A few years back I had to deliver this task for a European project (the THERMOSS project). THERMOSS was a H2020 project that aimed at facilitating the adoption of District Heating and Cooling
In this project, the first stage was to create geoclusters for district heating and cooling catalogue. Those geoclusters would have similar characteristics
At the time, I did not know python so much and used MATLAB for such task. If the result were satisfaying at the time, I now want to reproduce it using python and some well-known GIS packages.
So lets get to it...
1. the data¶
The table below gives the list of features that have been used to create the geoclusters. Those are believed to be the most influential parameters for heating and cooling loads.
Note: Environmental conditions taken from NetCDF
Parameter | Source |
---|---|
Environmental conditions | |
Cold season mean temperature | |
Cold season mean temperature | |
Building typology | |
Residential building energy use | |
Non-residential building energy use | |
Single family unit U-value | http://webtool.building-typology.eu/#bm |
Multiple family unit U-value | http://webtool.building-typology.eu/#bm |
Single family unit floor area | http://webtool.building-typology.eu/#bm |
Multiple family unit floor area | http://webtool.building-typology.eu/#bm |
Building stock | |
Residential building stock | |
Single family stock | |
Economic considerations | |
Energy use | |
Gas prices for domestic consumers | |
Gas prices for industrial consumers | |
Electricity prices for domestic consumers | |
Electricity prices for industrial consumers | |
Share of renewable energy in gross final energy consumption |
For the building typology and stock, some manual work was needed in excel to produce a neat table with only the required information.

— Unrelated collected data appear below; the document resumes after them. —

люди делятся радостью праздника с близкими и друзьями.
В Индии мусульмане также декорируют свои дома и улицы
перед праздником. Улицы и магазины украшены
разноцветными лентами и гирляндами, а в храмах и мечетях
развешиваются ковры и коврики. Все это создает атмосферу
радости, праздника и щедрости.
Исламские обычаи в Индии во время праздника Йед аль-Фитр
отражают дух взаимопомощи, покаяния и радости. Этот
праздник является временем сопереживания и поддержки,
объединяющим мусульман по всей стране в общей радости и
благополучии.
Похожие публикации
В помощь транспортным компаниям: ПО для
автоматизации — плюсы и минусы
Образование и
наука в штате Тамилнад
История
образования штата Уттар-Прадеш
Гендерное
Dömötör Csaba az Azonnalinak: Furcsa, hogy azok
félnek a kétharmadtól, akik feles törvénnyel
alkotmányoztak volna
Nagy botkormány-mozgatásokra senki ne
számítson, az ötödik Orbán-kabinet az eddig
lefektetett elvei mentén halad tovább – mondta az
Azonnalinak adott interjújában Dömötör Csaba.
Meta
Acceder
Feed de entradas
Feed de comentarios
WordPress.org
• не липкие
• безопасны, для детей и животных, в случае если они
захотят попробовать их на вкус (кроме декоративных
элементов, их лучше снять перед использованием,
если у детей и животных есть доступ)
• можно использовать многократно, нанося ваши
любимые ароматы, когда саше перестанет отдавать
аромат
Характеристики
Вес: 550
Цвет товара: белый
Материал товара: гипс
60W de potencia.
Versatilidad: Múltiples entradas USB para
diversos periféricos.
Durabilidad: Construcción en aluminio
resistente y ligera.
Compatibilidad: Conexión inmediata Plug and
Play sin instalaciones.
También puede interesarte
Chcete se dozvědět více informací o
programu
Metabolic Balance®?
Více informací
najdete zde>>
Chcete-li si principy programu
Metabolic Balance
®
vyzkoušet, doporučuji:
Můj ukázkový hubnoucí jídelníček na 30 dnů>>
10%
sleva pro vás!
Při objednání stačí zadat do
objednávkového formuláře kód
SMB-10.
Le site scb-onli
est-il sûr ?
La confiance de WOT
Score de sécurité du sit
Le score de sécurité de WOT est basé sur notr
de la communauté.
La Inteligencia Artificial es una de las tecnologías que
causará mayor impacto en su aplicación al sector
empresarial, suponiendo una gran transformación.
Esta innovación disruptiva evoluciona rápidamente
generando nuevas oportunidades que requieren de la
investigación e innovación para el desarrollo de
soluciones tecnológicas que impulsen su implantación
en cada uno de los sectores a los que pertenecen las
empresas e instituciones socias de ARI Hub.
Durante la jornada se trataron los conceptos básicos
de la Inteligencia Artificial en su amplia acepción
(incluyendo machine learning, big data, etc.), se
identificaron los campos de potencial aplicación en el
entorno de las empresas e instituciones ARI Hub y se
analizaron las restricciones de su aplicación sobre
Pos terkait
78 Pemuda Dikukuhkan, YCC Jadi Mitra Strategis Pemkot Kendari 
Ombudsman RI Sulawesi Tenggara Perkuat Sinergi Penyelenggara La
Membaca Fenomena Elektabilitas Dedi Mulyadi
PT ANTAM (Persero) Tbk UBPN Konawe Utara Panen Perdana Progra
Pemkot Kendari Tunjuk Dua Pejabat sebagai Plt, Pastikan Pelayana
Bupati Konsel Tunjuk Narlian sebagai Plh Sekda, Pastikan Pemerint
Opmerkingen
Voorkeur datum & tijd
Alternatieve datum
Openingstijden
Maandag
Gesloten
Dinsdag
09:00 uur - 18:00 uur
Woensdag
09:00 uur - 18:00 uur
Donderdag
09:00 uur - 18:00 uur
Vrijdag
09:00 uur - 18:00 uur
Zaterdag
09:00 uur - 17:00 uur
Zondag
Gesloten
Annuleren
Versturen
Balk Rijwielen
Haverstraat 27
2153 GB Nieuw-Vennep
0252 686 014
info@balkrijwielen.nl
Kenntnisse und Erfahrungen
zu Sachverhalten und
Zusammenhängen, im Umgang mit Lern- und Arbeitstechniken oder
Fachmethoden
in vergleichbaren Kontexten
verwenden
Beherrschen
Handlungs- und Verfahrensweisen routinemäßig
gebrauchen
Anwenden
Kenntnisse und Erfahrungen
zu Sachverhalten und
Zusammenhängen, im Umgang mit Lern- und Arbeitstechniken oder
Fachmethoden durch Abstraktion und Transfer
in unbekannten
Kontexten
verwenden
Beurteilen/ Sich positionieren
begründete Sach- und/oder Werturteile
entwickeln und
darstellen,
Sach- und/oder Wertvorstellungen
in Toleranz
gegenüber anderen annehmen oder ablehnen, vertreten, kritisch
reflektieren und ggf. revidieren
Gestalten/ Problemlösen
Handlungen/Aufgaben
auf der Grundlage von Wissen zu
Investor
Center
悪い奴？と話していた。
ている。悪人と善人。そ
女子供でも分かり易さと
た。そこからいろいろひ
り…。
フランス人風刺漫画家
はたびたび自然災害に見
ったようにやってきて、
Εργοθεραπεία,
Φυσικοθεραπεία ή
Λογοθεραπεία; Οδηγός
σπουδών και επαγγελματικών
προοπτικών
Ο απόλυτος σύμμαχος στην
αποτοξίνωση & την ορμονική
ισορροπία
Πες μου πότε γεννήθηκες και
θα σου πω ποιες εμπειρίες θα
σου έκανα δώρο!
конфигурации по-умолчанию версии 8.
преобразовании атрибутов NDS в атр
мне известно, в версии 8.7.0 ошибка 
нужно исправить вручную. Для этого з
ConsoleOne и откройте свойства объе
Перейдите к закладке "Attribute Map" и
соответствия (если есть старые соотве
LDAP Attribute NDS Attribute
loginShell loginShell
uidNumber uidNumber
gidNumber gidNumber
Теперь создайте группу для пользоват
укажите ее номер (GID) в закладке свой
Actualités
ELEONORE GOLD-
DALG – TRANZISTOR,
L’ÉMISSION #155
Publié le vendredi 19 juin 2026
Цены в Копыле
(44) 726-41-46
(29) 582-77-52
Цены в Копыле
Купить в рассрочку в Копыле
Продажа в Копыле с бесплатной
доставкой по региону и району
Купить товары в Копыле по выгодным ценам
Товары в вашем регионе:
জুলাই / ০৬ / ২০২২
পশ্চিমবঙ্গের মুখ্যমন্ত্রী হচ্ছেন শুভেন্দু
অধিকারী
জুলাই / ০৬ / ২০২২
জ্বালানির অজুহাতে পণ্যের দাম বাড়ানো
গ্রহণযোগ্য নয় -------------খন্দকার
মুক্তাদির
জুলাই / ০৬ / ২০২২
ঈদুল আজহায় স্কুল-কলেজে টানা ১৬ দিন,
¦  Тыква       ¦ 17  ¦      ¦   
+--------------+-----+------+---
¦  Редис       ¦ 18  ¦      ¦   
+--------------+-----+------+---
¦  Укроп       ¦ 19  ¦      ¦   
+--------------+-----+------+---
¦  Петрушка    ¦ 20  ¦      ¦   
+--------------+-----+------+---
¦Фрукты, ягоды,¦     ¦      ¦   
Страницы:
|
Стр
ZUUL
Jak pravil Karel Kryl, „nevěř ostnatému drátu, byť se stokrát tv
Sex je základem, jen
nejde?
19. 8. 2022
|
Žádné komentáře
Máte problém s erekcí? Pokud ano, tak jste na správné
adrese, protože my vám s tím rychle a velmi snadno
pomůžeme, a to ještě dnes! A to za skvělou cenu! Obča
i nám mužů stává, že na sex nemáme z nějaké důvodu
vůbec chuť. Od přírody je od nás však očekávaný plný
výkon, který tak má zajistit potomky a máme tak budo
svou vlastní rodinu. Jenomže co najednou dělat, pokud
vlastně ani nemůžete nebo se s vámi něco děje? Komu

Thanks, eurostat provided some nice tables, ready to use. See the example below for renewable energy share.
import requests
import pandas as pd
import io
url = "https://ec.europa.eu/eurostat/api/dissemination/sdmx/2.1/data/T2020_RD330/?format=CSV"
urlData = requests.get(url).content
renew_df = pd.read_csv(io.StringIO(urlData.decode('utf-8')))
renew_df.iloc[:,0] = renew_df.iloc[:,0].apply(lambda x: x.split(';')[-1])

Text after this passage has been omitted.